На это дал ответ Абрахам и говорит ему: «Это следовало вам узнать от наставников наших, ибо то были не какие-либо ничтожества, но владели отцовским имуществом в подобающем количестве, подобно же [имели] и служителей, как таких, как мы, так и получше нас. С теми, кто нас воспитал и обучил, с ними мы и пришли. Посему имеем мы веление от наших богоданных законов [317] любить их, как святых родителей, и служить им, как духовным владыкам».
Разгневался старший палач и говорит: «Говоришь, словно неразумный и дерзкий упрямец. Пока вы в мире пребывали в [своей] стране, это было хорошо. Но когда те стали преступниками, [повредив] царским делам, и оказались повинными смерти за свои деяния, вам не следовало вовсе приближаться к ним. Разве вы не видели в большом этом войске: когда кто-либо из начальствующих впадет в опалу царскую, он надевает одежды скорби и отделенно, отлученно сидит одиноко в стороне, и никто не осмеливается подойти к нему близко. А ты говоришь с гордостью, словно ученик невинного!»

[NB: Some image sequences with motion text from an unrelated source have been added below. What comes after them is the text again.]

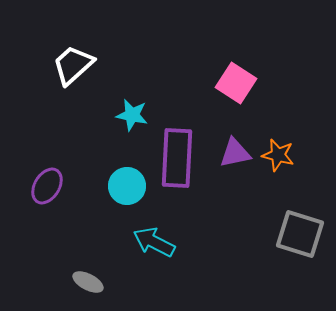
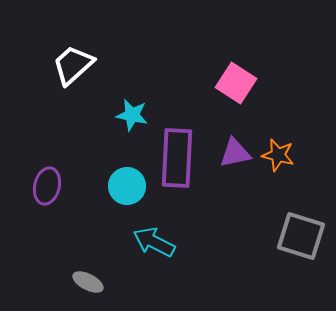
purple ellipse: rotated 18 degrees counterclockwise
gray square: moved 1 px right, 2 px down
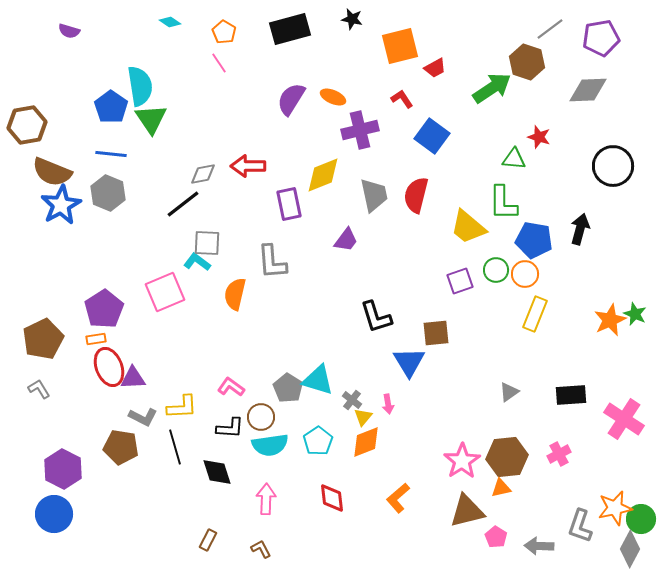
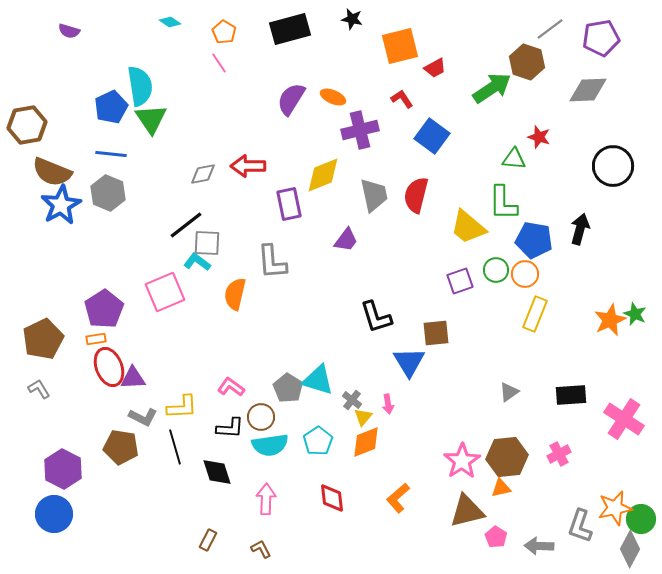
blue pentagon at (111, 107): rotated 12 degrees clockwise
black line at (183, 204): moved 3 px right, 21 px down
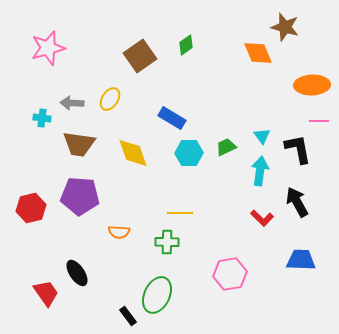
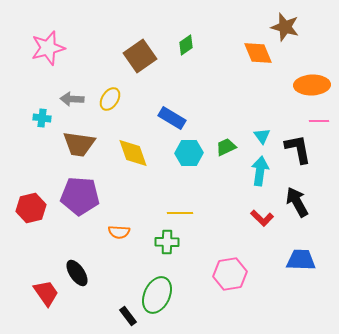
gray arrow: moved 4 px up
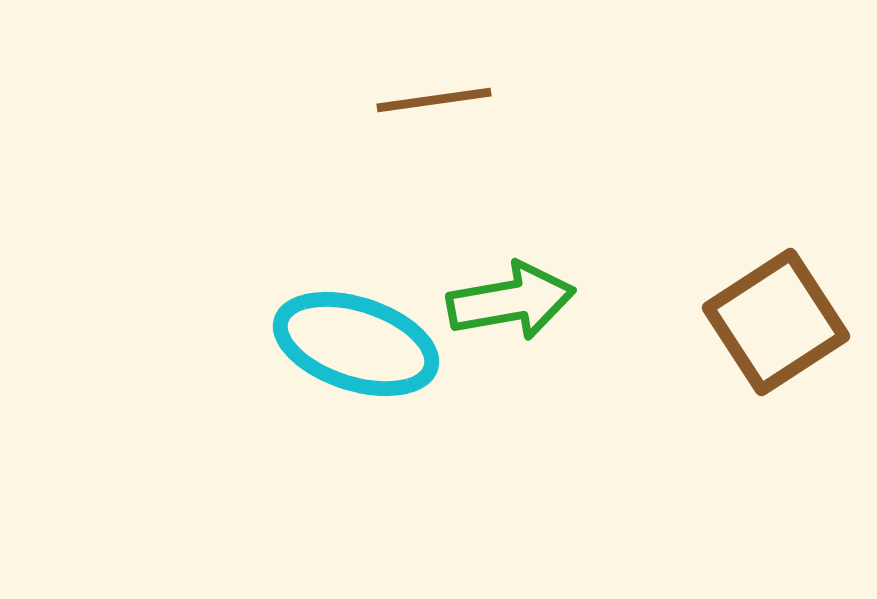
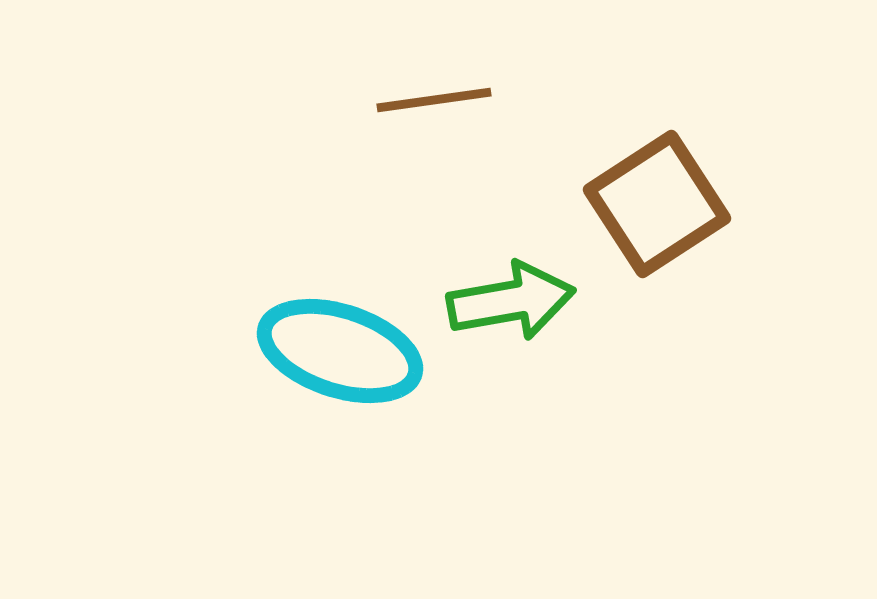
brown square: moved 119 px left, 118 px up
cyan ellipse: moved 16 px left, 7 px down
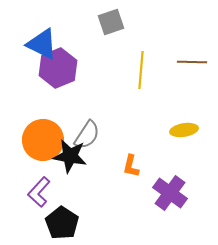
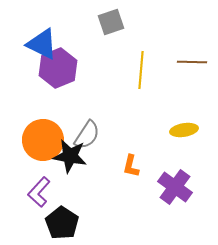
purple cross: moved 5 px right, 6 px up
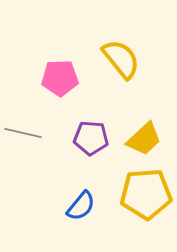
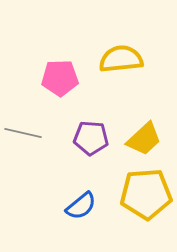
yellow semicircle: rotated 57 degrees counterclockwise
blue semicircle: rotated 12 degrees clockwise
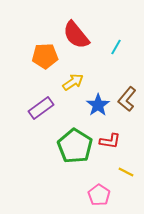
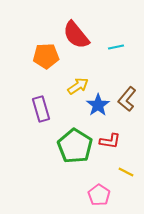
cyan line: rotated 49 degrees clockwise
orange pentagon: moved 1 px right
yellow arrow: moved 5 px right, 4 px down
purple rectangle: moved 1 px down; rotated 70 degrees counterclockwise
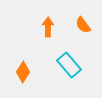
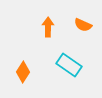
orange semicircle: rotated 30 degrees counterclockwise
cyan rectangle: rotated 15 degrees counterclockwise
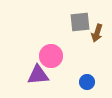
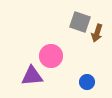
gray square: rotated 25 degrees clockwise
purple triangle: moved 6 px left, 1 px down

На это дал ответ Хорэн: «И ваш порядок праведен и наш не лжив. Если нахарар провинится, ему надлежит быть покорным тому, от кого он получил почести, ведь кроме почета он еще и великие дары принял. И тот, кто поступает иначе, наталкивается на неблагоприятные последствия. Так вот, если бы наши наставники провинились перед Богом или согрешили в чем перед царем, мы поступили бы по отношению к ним подобным же образом: не подошли бы к ним в [нашей] стране и не последовали бы за ними сюда, в чужую страну. Но поскольку по отношению к обеим сторонам они жили в праведности, и вы зря и безвинно убиваете их, — мы еще более станем служить святым костям их!»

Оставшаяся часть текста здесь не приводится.